## ranyai12 Group Title Can someone please help!!! Find the unit tangent vector T(t) to the curve r(t) at the point with the given value of the parameter t. r(t)=<e^(−2t), t^2, 1/2t> , t=−2 T(-2)= one year ago one year ago

1. zepdrix

Ummm maybe you could refresh my memory, I can't remember how the Tangent vector comes about.$\large \vec T=\frac{\vec r(t)}{\vec r\;'(t)}\qquad \qquad \qquad \vec T=\frac{\vec r(t)}{|\vec r\;'(t)|}$ I think it's one of these equations, yes? :o

2. zepdrix

$\large \vec r(t)=<e^{-2t},\quad t^2,\quad \frac{1}{2}t>$Taking the derivative of each component gives us,$\large \vec r\;'(t)=<-2e^{-2t},\quad 2t,\quad \frac{1}{2}>$

3. zepdrix

Ok ok I looked it up, I was being silly. The equation is this,$\large T=\frac{\vec r\;'(t)}{|\vec r\;'(t)|} \qquad \rightarrow \qquad T=\frac{v(t)}{|v(t)|}$

4. zepdrix

$\large \vec v(t)=<-2e^{-2t},\quad 2t,\quad \frac{1}{2}>$The magnitude will give us,$\large |\vec v(t)|=\sqrt{\left(-2e^{-2t}\right)^2+ \left(2t\right)^2+ \left(\frac{1}{2}\right)^2}$

5. zepdrix

You'll save yourself a lot of trouble at this point, if you skip trying to simplify it from here.
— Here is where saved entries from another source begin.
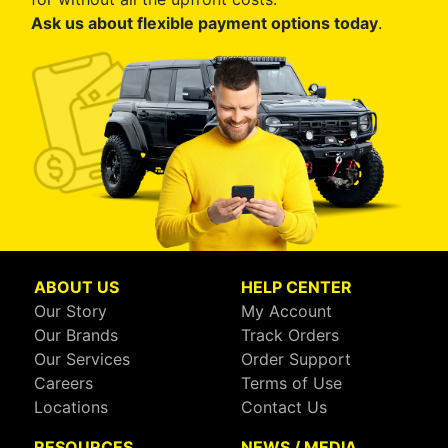
Ask us about flexible payment options today
.
ABOUT US
HELP CENTER
Our Story
My Account
Our Brands
Track Orders
Our Services
Order Support
Careers
Terms of Use
Locations
Contact Us
RESOURCES
NEWS / MEDIA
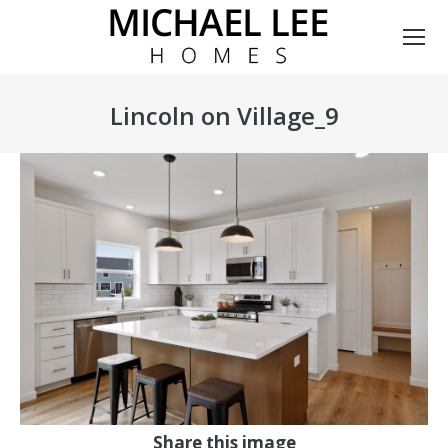
Lincoln on Village_9
You are here:
Share this image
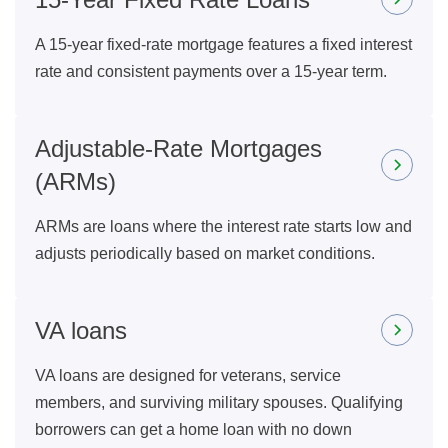
A 15-year fixed-rate mortgage features a fixed interest
rate and consistent payments over a 15-year term.
Adjustable-Rate Mortgages
(ARMs)
ARMs are loans where the interest rate starts low and
adjusts periodically based on market conditions.
VA loans
VA loans are designed for veterans, service
members, and surviving military spouses. Qualifying
borrowers can get a home loan with no down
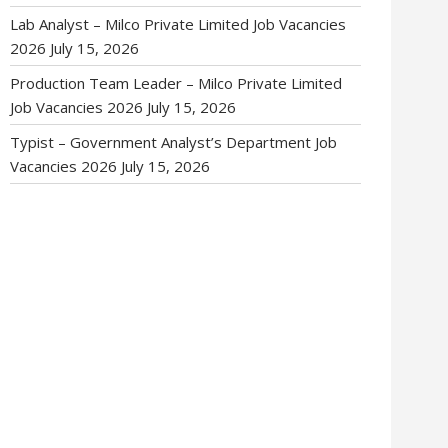
Lab Analyst – Milco Private Limited Job Vacancies
2026
July 15, 2026
Production Team Leader – Milco Private Limited
Job Vacancies 2026
July 15, 2026
Typist – Government Analyst’s Department Job
Vacancies 2026
July 15, 2026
Just plug in the t=-2 at this point.$\large |\vec v(-2)|=\sqrt{\left(-2e^{4}\right)^2+ \left(-4\right)^2+ \left(\frac{1}{2}\right)^2}$Hmm I guess we'll still end up with a weird number because of that exponential :3

6. zepdrix

$\large |\vec v(-2)|=\sqrt{4e^{8}+ 16+ \frac{1}{4}}$This is probably a perfect square in disguise, gimme one sec to think :d

7. zepdrix

hmm

8. ranyai12

i dont think thats a vector

9. ranyai12

I think its the second equation you wrte in the beginning

10. ranyai12

@zepdrix?

11. zepdrix

r(t) is the position vector. r'(t) is the velocity vector. The velocity vector is tangent to the position vector. But it's not a unit vector! That's why we divide by the magnitude of itself ~ to turn it into a unit vector. $\large T=\frac{r'}{|r'|} \qquad = \qquad \frac{v}{|v|} \qquad = \qquad \frac{v}{s}$(Where s is speed) Yah I'm pretty sure it's an r' on top. Do you have notes from class saying otherwise? :o

12. zepdrix

$\large \hat T(-2)=\frac{r\;'(-2)}{|r\;'(-2)|}$ $\large =\frac{<-2e^4,\quad -4,\quad \dfrac{1}{2}>}{\sqrt{4e^{8}+ 16+ \frac{1}{4}}}$

13. zepdrix

It feels like that bottom part should simplify down.. But I'm sorry, I can't seem to figure that out :\

14. ranyai12

its ok thanks

15. ranyai12

@zepdrix it says that the third coordinate is incorrect

16. Zarkon

is it $r(t)=\left<e^{−2t}, t^2, \frac{1}{2t}\right>$ or $r(t)=\left<e^{−2t}, t^2, \frac{1}{2}t\right>$

17. ranyai12

yes it is

18. ranyai12

@Zarkon sorry t took me long ot respond I was trying to solve another problem

19. Zarkon

"yes it is" what?

20. ranyai12

oh sorry i misread what you wrote it its the first one

21. Zarkon

that is why zepdrix's third component is not correct.

22. Zarkon

you should have corrected their 2nd post. Then he could have derived the answer you need

23. Zarkon

if $r(t)=\left<e^{−2t}, t^2, \frac{1}{2t}\right>$ then $r'(t)=\left<e^{−2t}(-2), 2t, \frac{-1}{2t^2}\right>$

24. ranyai12

oh sorry i didnt catch that